Cuando volví en mí, estaba acostada en un sofá, en un rincón entre los bastidores, y mi madre me humedecía las sienes con un trapo embebido en agua de colonia. Murmuró:
– ¡Gracias al cielo, te has recuperado!… Eres demasiado frágil para esta clase de emociones… Debí haberlo previsto… Pero no importa: el espectáculo tuvo mucho éxito entre nuestros visitantes extranjeros. El embajador de Suecia incluso me dijo: “Su Alteza Imperial, la gran duquesa Ana Pávlovna era la más atractiva de todas…”. Ya ves, puedes estar contenta… ¡Vamos, Annette, levántate! Te llevarán a tus habitaciones. La fiesta continuará sin ti…
Le agradecí su robusta solicitud y me disculpé por haber estropeado sin querer la velada. Natalia me acompañó a mi cuarto, con la ayuda de una criada, a través de interminables galerías de mármoles, espejos y arañas. Cuando me acosté en la cama, empecé a tiritar. A pesar del calor de la noche de verano, me castañeteaban los dientes. Un sudor frío corría por mi cuello. Natalia me sostenía la mano:
– ¡Me puse en ridículo! -dije-. Desmayarme así, delante de todas esas personas… ¡Qué vergüenza!
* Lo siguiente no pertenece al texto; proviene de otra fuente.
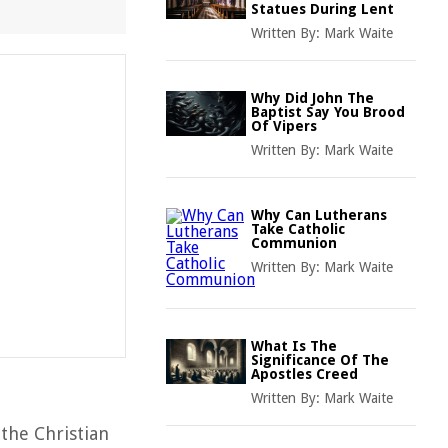
Statues During Lent
Written By:
Mark Waite
Why Did John The
Baptist Say You Brood
Of Vipers
Written By:
Mark Waite
Why Can Lutherans
Take Catholic
Communion
Written By:
Mark Waite
What Is The
Significance Of The
Apostles Creed
Written By:
Mark Waite
the Christian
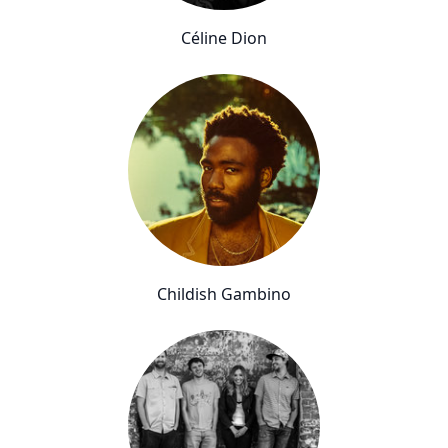
Céline Dion
Childish Gambino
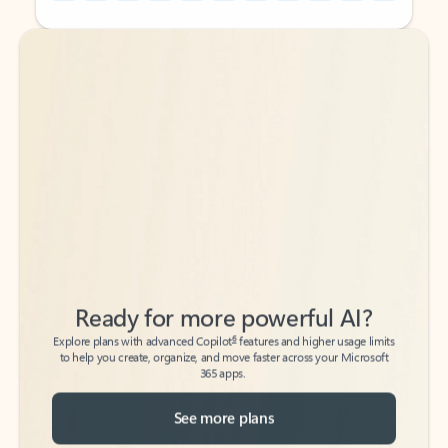
Back to tabs
Back to tabs
Ready for more powerful AI?
6
Explore plans with advanced Copilot
features and higher usage limits
to help you create, organize, and move faster across your Microsoft
365 apps.
See more plans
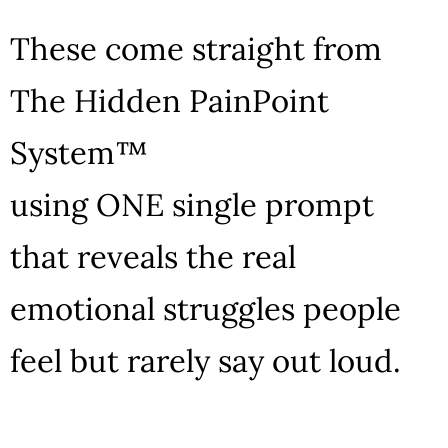
These come straight from
The Hidden PainPoint
System™
using ONE single prompt
that reveals the real
emotional struggles people
feel but rarely say out loud.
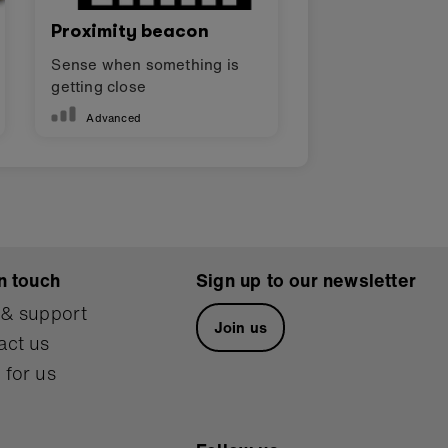
Proximity beacon
Sense when something is
getting close
Advanced
n touch
Sign up to our newsletter
 & support
Join us
act us
 for us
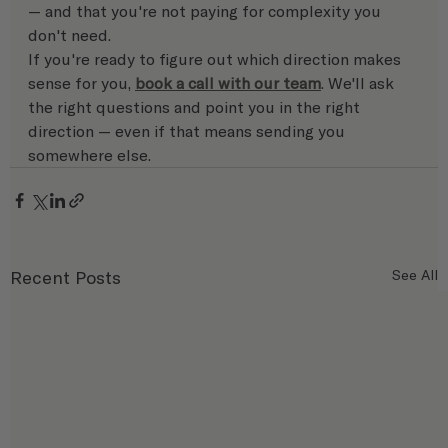
— and that you're not paying for complexity you 
don't need.
If you're ready to figure out which direction makes 
sense for you, 
book a call with our team
. We'll ask 
the right questions and point you in the right 
direction — even if that means sending you 
somewhere else.
Recent Posts
See All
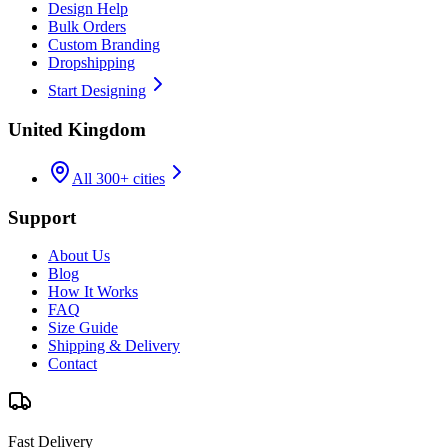
Design Help
Bulk Orders
Custom Branding
Dropshipping
Start Designing
United Kingdom
All 300+ cities
Support
About Us
Blog
How It Works
FAQ
Size Guide
Shipping & Delivery
Contact
Fast Delivery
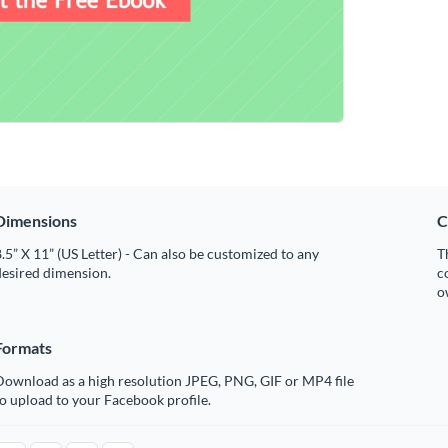
Dimensions
C
.5” X 11” (US Letter) - Can also be customized to any
T
desired dimension.
c
o
Formats
Download as a high resolution JPEG, PNG, GIF or MP4 file
o upload to your Facebook profile.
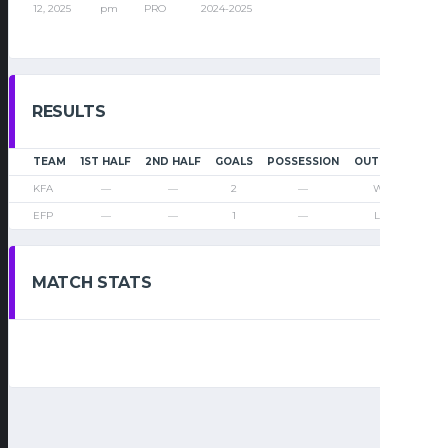
12, 2025
pm
PRO
2024-2025
RESULTS
TEAM
1ST HALF
2ND HALF
GOALS
POSSESSION
OUTCOME
KFA
—
—
2
—
Win
EFP
—
—
1
—
Loss
MATCH STATS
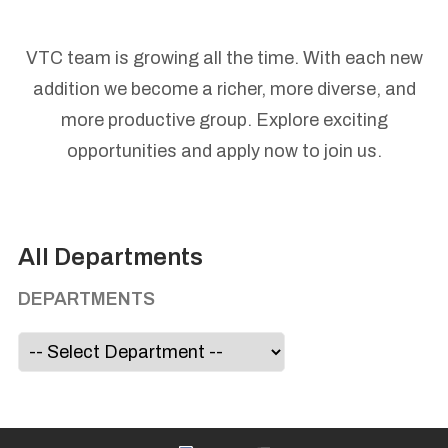
VTC team is growing all the time. With each new
addition we become a richer, more diverse, and
more productive group. Explore exciting
opportunities and apply now to join us.
All Departments
DEPARTMENTS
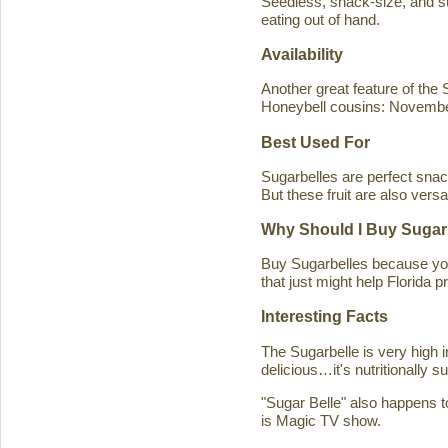
Seedless, snack-size, and sup
eating out of hand.
Availability
Another great feature of the S
Honeybell cousins: Novembe
Best Used For
Sugarbelles are perfect snack
But these fruit are also versa
Why Should I Buy Sugar
Buy Sugarbelles because you 
that just might help Florida pr
Interesting Facts
The Sugarbelle is very high 
delicious…it's nutritionally 
"Sugar Belle" also happens t
is Magic TV show.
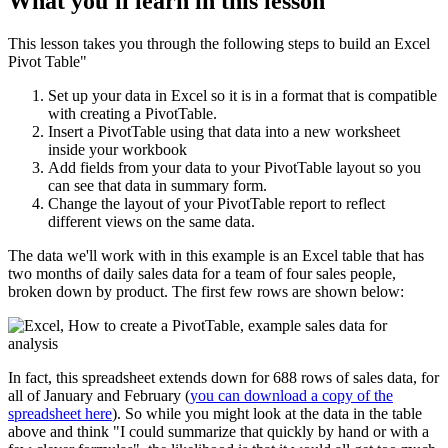
What you'll learn in this lesson
This lesson takes you through the following steps to build an Excel
Pivot Table"
Set up your data in Excel so it is in a format that is compatible
with creating a PivotTable.
Insert a PivotTable using that data into a new worksheet
inside your workbook
Add fields from your data to your PivotTable layout so you
can see that data in summary form.
Change the layout of your PivotTable report to reflect
different views on the same data.
The data we'll work with in this example is an Excel table that has
two months of daily sales data for a team of four sales people,
broken down by product. The first few rows are shown below:
In fact, this spreadsheet extends down for 688 rows of sales data, for
all of January and February (
you can download a copy of the
spreadsheet here
). So while you might look at the data in the table
above and think "I could summarize that quickly by hand or with a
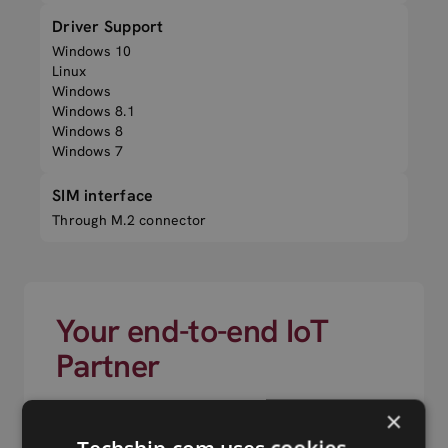
Driver Support
Windows 10
Linux
Windows
Windows 8.1
Windows 8
Windows 7
SIM interface
Through M.2 connector
Your end-to-end IoT
Partner
×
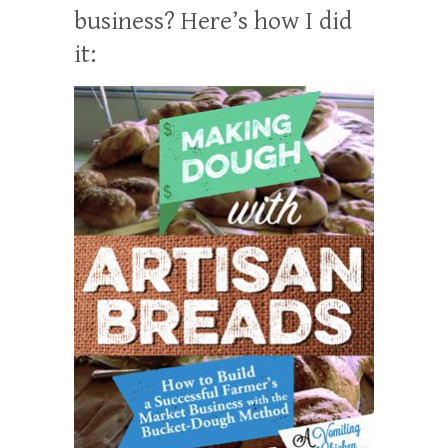
business? Here’s how I did
it:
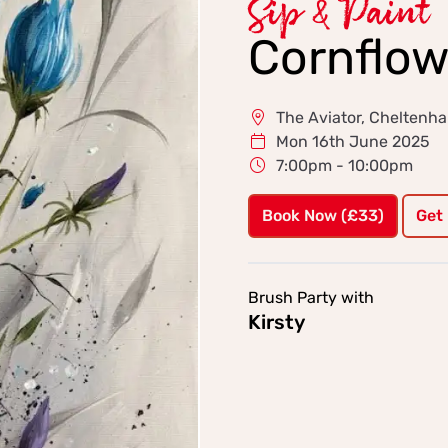
Sip & Paint
Cornflow
The Aviator, Cheltenh
Mon 16th June 2025
7:00pm - 10:00pm
Book Now (£33)
Get
Brush Party with
Kirsty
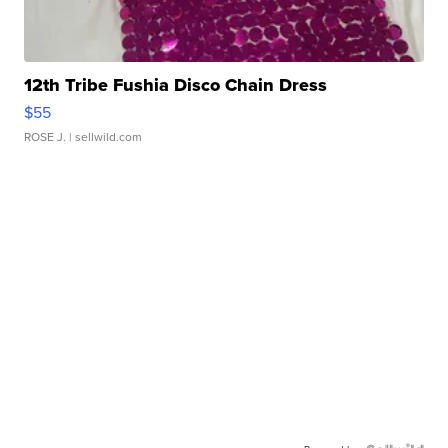
12th Tribe Fushia Disco Chain Dress
$55
ROSE J.
| sellwild.com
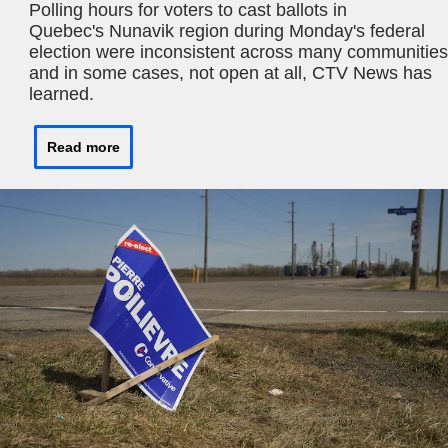
Polling hours for voters to cast ballots in
Quebec's Nunavik region during Monday's federal
election were inconsistent across many communities
and in some cases, not open at all, CTV News has
learned.
Read more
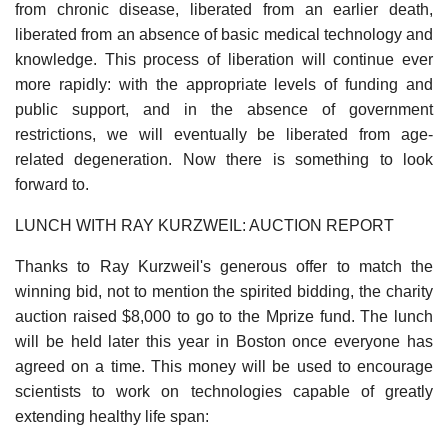
from chronic disease, liberated from an earlier death,
liberated from an absence of basic medical technology and
knowledge. This process of liberation will continue ever
more rapidly: with the appropriate levels of funding and
public support, and in the absence of government
restrictions, we will eventually be liberated from age-
related degeneration. Now there is something to look
forward to.
LUNCH WITH RAY KURZWEIL: AUCTION REPORT
Thanks to Ray Kurzweil's generous offer to match the
winning bid, not to mention the spirited bidding, the charity
auction raised $8,000 to go to the Mprize fund. The lunch
will be held later this year in Boston once everyone has
agreed on a time. This money will be used to encourage
scientists to work on technologies capable of greatly
extending healthy life span:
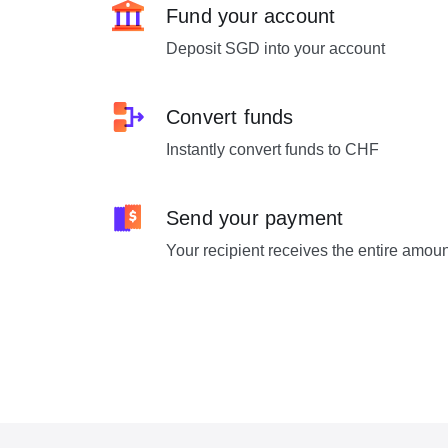
Fund your account
Deposit SGD into your account
Convert funds
Instantly convert funds to CHF
Send your payment
Your recipient receives the entire amou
Mientras Natalia trataba de consolarme, entró mi madre. Delante de ella, venían dos lacayos con candelabros. Después de colocarlos sobre una mesita, se retiraron, y Natalia, obedeciendo a una señal de Su Majestad, hizo lo mismo. Quise levantarme, pero mi madre me ordenó que permaneciera acostada. De pie junto a mí, me clavó a la cama con la mirada. Todavía llevaba su vestido de gala violeta de seda, y una diadema coronaba sus cabellos ondulados, recogidos con alfileres de cabezas de brillantes minúsculos. La luz de las velas iluminaba desde abajo su grueso mentón romano y su boca voraz. Me aplastaba con su imponente buena salud.
– ¿Te sientes mejor? -me preguntó con tono seco.
– Mucho mejor.
– ¿Entonces, puedo hablarte seriamente?
– Por supuesto, Su Majestad.
– ¿Cuál fue la razón de tu desmayo?
– No lo sé -balbuceé.
– ¿Estás indispuesta?
– No.
– ¿Te impresionó la presencia de un público tan numeroso?
– Sí, sin duda…
– ¿O son tus obsesiones francesas las que te oscurecieron la mente?
Una oleada de rubor cubrió mis mejillas.
– No sé a qué se refiere Su Majestad -farfullé.
– Te estoy observando desde hace algunos días, Annette -prosiguió-. Aunque nunca me has dicho nada, adivino el extraño curso de tus sentimientos. Estás en pleno delirio. Hay que extirpar esas ideas aberrantes de tu cabeza. ¡Tienes veinte años, qué diablos! La infancia terminó. Olvida la isla de Santa Elena y a su molesto cautivo. Te pido que regreses con nosotros. Y si es necesario, ¡te lo ordeno!
Tenía la expresión de un general al frente de sus tropas. Me intimaba a volver a la fila. Exhausta, desorientada, renuncié a toda idea personal. Pero ¿qué quedaría de mí si me quitaban mi sueño?
– Está bien -dije-. Trataré de mostrarme más dócil. Pero no me pida que esté satisfecha con mi destino.
– ¿De qué te quejas? -gruñó súbitamente-. ¿No tienes todo lo que deseas: abolengo, salud, fortuna, respeto, el afecto de los tuyos?
– Sí, madre -balbuceé-. Tiene razón. Soy ingrata con Dios, que me ha otorgado casi todo.
– ¿Por qué “casi”? ¿Qué quieres decir?
– Es mi secreto -dije con un hilo de voz-. ¡Permítame guardarlo un poco más!
Se encogió de hombros:
– ¡Eres una cabeza de chorlito!
Esperé su beso de las buenas noches. No me lo dio y, empuñando uno de los candelabros, salió acompañada por el pesado frufrú de su vestido.